Task objective> Each line of the entries below that includes "page" belongs in your answer.

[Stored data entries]
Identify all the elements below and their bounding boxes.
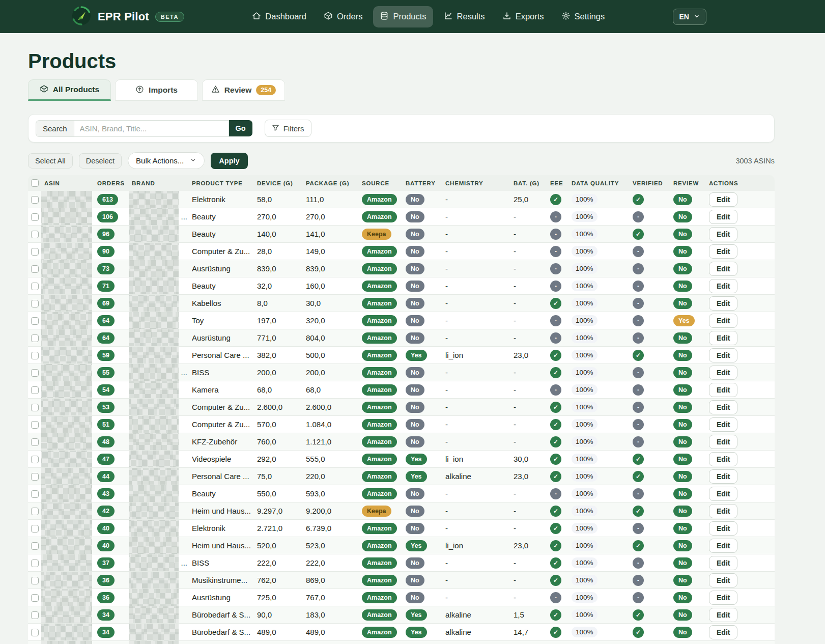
row-checkbox[interactable] [31, 629, 39, 636]
data-quality-value: 100% [572, 506, 598, 516]
data-quality-value: 100% [572, 298, 598, 309]
edit-button[interactable]: Edit [709, 608, 737, 622]
row-checkbox[interactable] [31, 352, 39, 359]
asin-redacted [41, 589, 92, 606]
edit-button[interactable]: Edit [709, 210, 737, 224]
edit-button[interactable]: Edit [709, 192, 737, 207]
edit-button[interactable]: Edit [709, 262, 737, 276]
battery-badge: No [406, 402, 424, 413]
edit-button[interactable]: Edit [709, 539, 737, 553]
search-input[interactable] [74, 120, 229, 137]
row-checkbox[interactable] [31, 438, 39, 446]
edit-button[interactable]: Edit [709, 348, 737, 362]
data-quality-value: 100% [572, 488, 598, 499]
edit-button[interactable]: Edit [709, 244, 737, 259]
nav-item-orders[interactable]: Orders [317, 6, 369, 27]
row-checkbox[interactable] [31, 456, 39, 463]
tab-imports[interactable]: Imports [115, 79, 198, 101]
bulk-actions-select[interactable]: Bulk Actions... [128, 152, 205, 169]
nav-item-dashboard[interactable]: Dashboard [245, 6, 313, 27]
row-checkbox[interactable] [31, 404, 39, 411]
row-checkbox[interactable] [31, 196, 39, 204]
edit-button[interactable]: Edit [709, 591, 737, 605]
apply-button[interactable]: Apply [211, 153, 247, 169]
tab-all-products[interactable]: All Products [28, 79, 111, 101]
edit-button[interactable]: Edit [709, 504, 737, 518]
row-checkbox[interactable] [31, 248, 39, 256]
edit-button[interactable]: Edit [709, 625, 737, 639]
row-checkbox[interactable] [31, 334, 39, 342]
table-row: 44 Personal Care ... 75,0 220,0 Amazon Y… [28, 468, 775, 485]
edit-button[interactable]: Edit [709, 279, 737, 293]
select-all-checkbox[interactable] [31, 179, 39, 187]
battery-weight-cell: - [510, 485, 547, 502]
col-verified: VERIFIED [630, 175, 670, 191]
row-checkbox[interactable] [31, 213, 39, 221]
edit-button[interactable]: Edit [709, 573, 737, 587]
row-checkbox[interactable] [31, 577, 39, 584]
edit-button[interactable]: Edit [709, 417, 737, 432]
device-weight-cell: 839,0 [254, 260, 303, 277]
product-type-cell: Toy [189, 312, 254, 329]
col-product-type: PRODUCT TYPE [189, 175, 254, 191]
row-checkbox[interactable] [31, 473, 39, 481]
table-row: 36 Musikinstrume... 762,0 869,0 Amazon N… [28, 572, 775, 589]
search-go-button[interactable]: Go [229, 120, 252, 136]
nav-item-results[interactable]: Results [437, 6, 492, 27]
edit-button[interactable]: Edit [709, 556, 737, 570]
row-checkbox[interactable] [31, 386, 39, 394]
battery-weight-cell: - [510, 243, 547, 260]
asin-redacted [41, 208, 92, 225]
row-checkbox[interactable] [31, 300, 39, 307]
row-checkbox[interactable] [31, 542, 39, 550]
nav-item-products[interactable]: Products [373, 6, 433, 27]
edit-button[interactable]: Edit [709, 331, 737, 345]
table-row: 47 Videospiele 292,0 555,0 Amazon Yes li… [28, 451, 775, 468]
row-checkbox[interactable] [31, 265, 39, 273]
nav-item-exports[interactable]: Exports [496, 6, 551, 27]
table-row: 51 Computer & Zu... 570,0 1.084,0 Amazon… [28, 416, 775, 433]
edit-button[interactable]: Edit [709, 366, 737, 380]
row-checkbox[interactable] [31, 594, 39, 602]
edit-button[interactable]: Edit [709, 435, 737, 449]
source-badge: Amazon [362, 436, 397, 447]
deselect-button[interactable]: Deselect [79, 153, 122, 169]
edit-button[interactable]: Edit [709, 400, 737, 414]
edit-button[interactable]: Edit [709, 521, 737, 536]
row-checkbox[interactable] [31, 525, 39, 533]
row-checkbox[interactable] [31, 559, 39, 567]
edit-button[interactable]: Edit [709, 227, 737, 241]
select-all-button[interactable]: Select All [28, 153, 73, 169]
brand-redacted [129, 191, 179, 208]
brand-redacted [129, 537, 179, 554]
row-checkbox[interactable] [31, 421, 39, 429]
asin-redacted [41, 191, 92, 208]
language-select[interactable]: EN [673, 9, 706, 25]
product-type-cell: Beauty [189, 277, 254, 295]
edit-button[interactable]: Edit [709, 314, 737, 328]
filters-button[interactable]: Filters [265, 120, 311, 137]
source-badge: Amazon [362, 419, 397, 430]
brand-redacted [129, 468, 179, 485]
asin-redacted [41, 381, 92, 398]
row-checkbox[interactable] [31, 369, 39, 377]
edit-button[interactable]: Edit [709, 487, 737, 501]
row-checkbox[interactable] [31, 490, 39, 498]
col-review: REVIEW [670, 175, 706, 191]
row-checkbox[interactable] [31, 283, 39, 290]
nav-item-settings[interactable]: Settings [555, 6, 612, 27]
asin-redacted [41, 502, 92, 519]
row-checkbox[interactable] [31, 231, 39, 238]
row-checkbox[interactable] [31, 317, 39, 325]
table-row: 53 Computer & Zu... 2.600,0 2.600,0 Amaz… [28, 399, 775, 416]
edit-button[interactable]: Edit [709, 383, 737, 397]
review-badge: No [673, 246, 692, 257]
edit-button[interactable]: Edit [709, 452, 737, 466]
row-checkbox[interactable] [31, 611, 39, 619]
tab-review[interactable]: Review 254 [202, 79, 285, 101]
edit-button[interactable]: Edit [709, 469, 737, 484]
edit-button[interactable]: Edit [709, 296, 737, 311]
row-checkbox[interactable] [31, 508, 39, 515]
battery-weight-cell: - [510, 381, 547, 399]
data-quality-value: 100% [572, 592, 598, 603]
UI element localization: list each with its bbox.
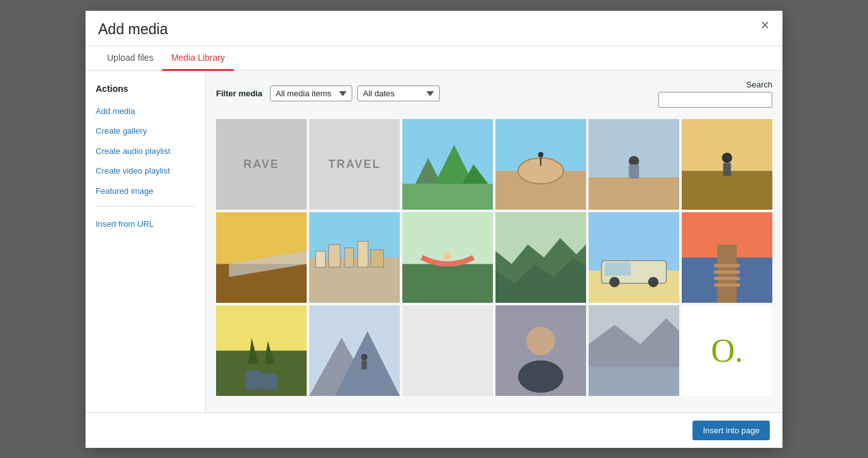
media-item[interactable] <box>309 212 400 303</box>
sidebar: Actions Add media Create gallery Create … <box>86 71 206 412</box>
modal-footer: Insert into page <box>86 412 782 448</box>
placeholder-text: TRAVEL <box>328 158 381 171</box>
sidebar-item-create-gallery[interactable]: Create gallery <box>86 121 205 141</box>
search-label: Search <box>746 80 772 89</box>
media-grid: RAVE TRAVEL <box>206 114 782 412</box>
media-item[interactable]: O. <box>682 305 772 396</box>
sidebar-section-title: Actions <box>86 81 205 101</box>
o-logo-text: O. <box>711 332 743 369</box>
scene-icon <box>589 119 679 210</box>
insert-into-page-button[interactable]: Insert into page <box>692 421 770 440</box>
scene-icon <box>309 212 400 303</box>
placeholder-text: RAVE <box>243 158 279 171</box>
svg-rect-38 <box>605 262 631 275</box>
media-item[interactable] <box>589 119 679 210</box>
svg-rect-26 <box>345 248 354 267</box>
svg-rect-45 <box>714 270 740 273</box>
filter-bar: Filter media All media items Images Audi… <box>206 71 782 114</box>
scene-icon <box>495 305 586 396</box>
svg-rect-58 <box>362 360 367 369</box>
tab-upload[interactable]: Upload files <box>98 46 162 71</box>
media-item[interactable] <box>495 305 586 396</box>
modal-overlay: Add media ✕ Upload files Media Library A… <box>0 0 868 458</box>
svg-rect-47 <box>714 283 740 286</box>
media-item[interactable] <box>495 119 586 210</box>
svg-rect-64 <box>589 367 679 396</box>
media-item[interactable] <box>589 305 679 396</box>
scene-icon <box>495 119 586 210</box>
media-item[interactable] <box>402 212 493 303</box>
media-item[interactable] <box>216 305 307 396</box>
content-area: Filter media All media items Images Audi… <box>206 71 782 412</box>
svg-rect-11 <box>589 177 679 209</box>
logo-container: O. <box>682 305 772 396</box>
svg-rect-4 <box>402 184 493 210</box>
scene-icon <box>309 305 400 396</box>
svg-rect-18 <box>723 163 731 175</box>
svg-rect-30 <box>402 264 493 302</box>
svg-rect-16 <box>682 170 772 209</box>
scene-icon <box>682 119 772 210</box>
scene-icon <box>682 212 772 303</box>
scene-icon <box>216 305 307 396</box>
close-button[interactable]: ✕ <box>758 20 772 31</box>
media-item[interactable] <box>495 212 586 303</box>
media-item[interactable] <box>682 119 772 210</box>
svg-point-60 <box>527 326 555 355</box>
svg-rect-25 <box>329 245 340 267</box>
media-item[interactable]: RAVE <box>216 119 307 210</box>
scene-icon <box>216 212 307 303</box>
add-media-modal: Add media ✕ Upload files Media Library A… <box>86 11 782 448</box>
media-type-filter[interactable]: All media items Images Audio Video <box>270 86 352 101</box>
search-input[interactable] <box>658 92 772 108</box>
search-area: Search <box>658 80 772 108</box>
svg-point-8 <box>538 152 543 157</box>
date-filter[interactable]: All dates 2024 2023 2022 <box>357 86 440 101</box>
svg-rect-46 <box>714 277 740 280</box>
svg-point-40 <box>648 277 658 287</box>
sidebar-item-create-audio-playlist[interactable]: Create audio playlist <box>86 141 205 162</box>
tab-bar: Upload files Media Library <box>86 46 782 71</box>
scene-icon <box>495 212 586 303</box>
sidebar-item-insert-from-url[interactable]: Insert from URL <box>86 214 205 234</box>
svg-point-31 <box>444 252 451 260</box>
svg-point-39 <box>610 277 620 287</box>
sidebar-item-add-media[interactable]: Add media <box>86 101 205 122</box>
svg-rect-28 <box>371 250 383 267</box>
svg-rect-52 <box>245 370 262 390</box>
modal-title: Add media <box>98 21 168 46</box>
sidebar-item-featured-image[interactable]: Featured image <box>86 181 205 201</box>
svg-point-17 <box>722 153 732 163</box>
svg-rect-44 <box>714 264 740 267</box>
scene-icon <box>402 212 493 303</box>
media-item[interactable] <box>589 212 679 303</box>
sidebar-divider <box>96 206 195 207</box>
svg-rect-14 <box>629 164 639 178</box>
svg-rect-24 <box>316 251 325 267</box>
modal-body: Actions Add media Create gallery Create … <box>86 71 782 412</box>
svg-rect-53 <box>262 373 278 390</box>
scene-icon <box>589 212 679 303</box>
media-item[interactable]: TRAVEL <box>309 119 400 210</box>
scene-icon <box>402 119 493 210</box>
scene-icon <box>589 305 679 396</box>
media-item[interactable] <box>309 305 400 396</box>
svg-point-57 <box>361 353 367 360</box>
media-item[interactable] <box>216 212 307 303</box>
filter-label: Filter media <box>216 89 262 98</box>
media-item[interactable] <box>402 119 493 210</box>
tab-media-library[interactable]: Media Library <box>162 46 234 71</box>
svg-point-61 <box>518 360 564 392</box>
svg-rect-27 <box>358 241 368 267</box>
media-item[interactable] <box>402 305 493 396</box>
media-item[interactable] <box>682 212 772 303</box>
sidebar-item-create-video-playlist[interactable]: Create video playlist <box>86 161 205 181</box>
modal-header: Add media ✕ <box>86 11 782 46</box>
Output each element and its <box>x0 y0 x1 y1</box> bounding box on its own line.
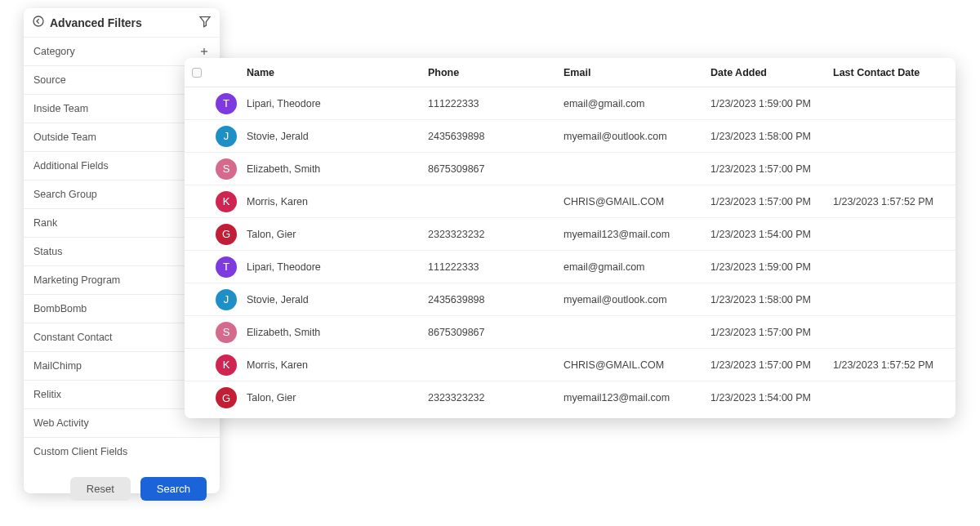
table-body: TLipari, Theodore111222333email@gmail.co… <box>185 87 956 414</box>
row-phone: 2323323232 <box>428 229 564 240</box>
table-row[interactable]: SElizabeth, Smith86753098671/23/2023 1:5… <box>185 316 956 349</box>
row-name: Stovie, Jerald <box>247 294 428 305</box>
row-email: myemail@outlook.com <box>564 294 710 305</box>
avatar: S <box>216 322 237 343</box>
row-date-added: 1/23/2023 1:58:00 PM <box>710 131 833 142</box>
row-phone: 111222333 <box>428 98 564 109</box>
filters-header: Advanced Filters <box>24 8 220 38</box>
avatar: K <box>216 191 237 212</box>
search-button[interactable]: Search <box>140 477 207 501</box>
svg-point-0 <box>33 16 43 26</box>
table-row[interactable]: GTalon, Gier2323323232myemail123@mail.co… <box>185 218 956 251</box>
row-date-added: 1/23/2023 1:57:00 PM <box>710 359 833 371</box>
row-name: Lipari, Theodore <box>247 261 428 273</box>
avatar: G <box>216 224 237 245</box>
table-header-row: Name Phone Email Date Added Last Contact… <box>185 58 956 87</box>
avatar: T <box>216 93 237 114</box>
column-email[interactable]: Email <box>564 67 710 78</box>
filter-item-label: BombBomb <box>33 303 87 314</box>
filters-title: Advanced Filters <box>50 16 194 29</box>
filter-item-label: Marketing Program <box>33 274 120 286</box>
contacts-table: Name Phone Email Date Added Last Contact… <box>185 58 956 418</box>
table-row[interactable]: JStovie, Jerald2435639898myemail@outlook… <box>185 120 956 153</box>
table-row[interactable]: JStovie, Jerald2435639898myemail@outlook… <box>185 283 956 316</box>
row-email: myemail@outlook.com <box>564 131 710 142</box>
row-email: email@gmail.com <box>564 98 710 109</box>
row-phone: 111222333 <box>428 261 564 273</box>
back-icon[interactable] <box>32 15 45 30</box>
filter-item-label: Additional Fields <box>33 160 109 172</box>
filter-icon[interactable] <box>198 15 212 30</box>
row-email: CHRIS@GMAIL.COM <box>564 359 710 371</box>
row-date-added: 1/23/2023 1:54:00 PM <box>710 229 833 240</box>
row-name: Elizabeth, Smith <box>247 163 428 175</box>
row-avatar-cell: S <box>216 322 247 343</box>
row-date-added: 1/23/2023 1:59:00 PM <box>710 261 833 273</box>
filter-item-label: Constant Contact <box>33 332 113 343</box>
filter-item-label: Source <box>33 74 66 86</box>
select-all-checkbox[interactable] <box>192 68 202 78</box>
plus-icon[interactable] <box>198 46 210 57</box>
row-email: CHRIS@GMAIL.COM <box>564 196 710 207</box>
row-avatar-cell: G <box>216 224 247 245</box>
row-name: Talon, Gier <box>247 229 428 240</box>
filter-item-label: Custom Client Fields <box>33 446 127 457</box>
avatar: S <box>216 158 237 180</box>
row-phone: 2435639898 <box>428 294 564 305</box>
row-name: Stovie, Jerald <box>247 131 428 142</box>
row-phone: 8675309867 <box>428 163 564 175</box>
filter-item-label: Relitix <box>33 389 61 400</box>
row-phone: 8675309867 <box>428 327 564 338</box>
svg-marker-1 <box>200 17 210 27</box>
row-avatar-cell: K <box>216 354 247 376</box>
filter-item-label: Web Activity <box>33 417 89 429</box>
row-last-contact: 1/23/2023 1:57:52 PM <box>833 196 956 207</box>
row-avatar-cell: S <box>216 158 247 180</box>
filter-item-label: Search Group <box>33 189 97 200</box>
column-phone[interactable]: Phone <box>428 67 564 78</box>
row-avatar-cell: T <box>216 93 247 114</box>
avatar: K <box>216 354 237 376</box>
row-date-added: 1/23/2023 1:54:00 PM <box>710 392 833 403</box>
filter-item-label: Rank <box>33 217 57 229</box>
row-name: Morris, Karen <box>247 359 428 371</box>
filter-item-label: Outside Team <box>33 132 96 143</box>
table-row[interactable]: TLipari, Theodore111222333email@gmail.co… <box>185 87 956 120</box>
column-last-contact[interactable]: Last Contact Date <box>833 67 956 78</box>
row-avatar-cell: J <box>216 126 247 147</box>
row-avatar-cell: T <box>216 256 247 278</box>
table-row[interactable]: KMorris, KarenCHRIS@GMAIL.COM1/23/2023 1… <box>185 185 956 218</box>
row-name: Morris, Karen <box>247 196 428 207</box>
avatar: T <box>216 256 237 278</box>
row-date-added: 1/23/2023 1:57:00 PM <box>710 163 833 175</box>
row-avatar-cell: J <box>216 289 247 310</box>
row-email: myemail123@mail.com <box>564 392 710 403</box>
table-row[interactable]: KMorris, KarenCHRIS@GMAIL.COM1/23/2023 1… <box>185 349 956 381</box>
row-avatar-cell: G <box>216 387 247 408</box>
row-phone: 2435639898 <box>428 131 564 142</box>
filter-item-label: Category <box>33 46 75 57</box>
filter-item-label: MailChimp <box>33 360 82 372</box>
row-date-added: 1/23/2023 1:57:00 PM <box>710 327 833 338</box>
avatar: G <box>216 387 237 408</box>
row-name: Elizabeth, Smith <box>247 327 428 338</box>
table-row[interactable]: SElizabeth, Smith86753098671/23/2023 1:5… <box>185 153 956 185</box>
filter-item-label: Status <box>33 246 62 257</box>
avatar: J <box>216 289 237 310</box>
select-all-cell[interactable] <box>185 68 216 78</box>
row-date-added: 1/23/2023 1:58:00 PM <box>710 294 833 305</box>
row-name: Talon, Gier <box>247 392 428 403</box>
row-date-added: 1/23/2023 1:59:00 PM <box>710 98 833 109</box>
table-row[interactable]: GTalon, Gier2323323232myemail123@mail.co… <box>185 381 956 414</box>
row-last-contact: 1/23/2023 1:57:52 PM <box>833 359 956 371</box>
column-date-added[interactable]: Date Added <box>710 67 833 78</box>
row-date-added: 1/23/2023 1:57:00 PM <box>710 196 833 207</box>
table-row[interactable]: TLipari, Theodore111222333email@gmail.co… <box>185 251 956 283</box>
filters-footer: Reset Search <box>24 466 220 512</box>
row-email: myemail123@mail.com <box>564 229 710 240</box>
avatar: J <box>216 126 237 147</box>
reset-button[interactable]: Reset <box>70 477 131 501</box>
row-name: Lipari, Theodore <box>247 98 428 109</box>
column-name[interactable]: Name <box>247 67 428 78</box>
filter-item[interactable]: Custom Client Fields <box>24 438 220 466</box>
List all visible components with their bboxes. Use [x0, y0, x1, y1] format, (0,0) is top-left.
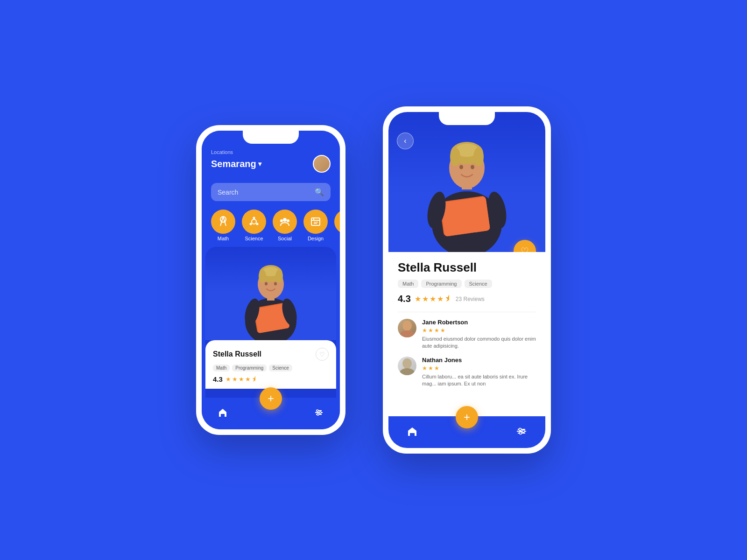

Result for this exercise>
modal-footer: Insert into page <box>86 412 782 448</box>
insert-into-page-button[interactable]: Insert into page <box>692 421 770 440</box>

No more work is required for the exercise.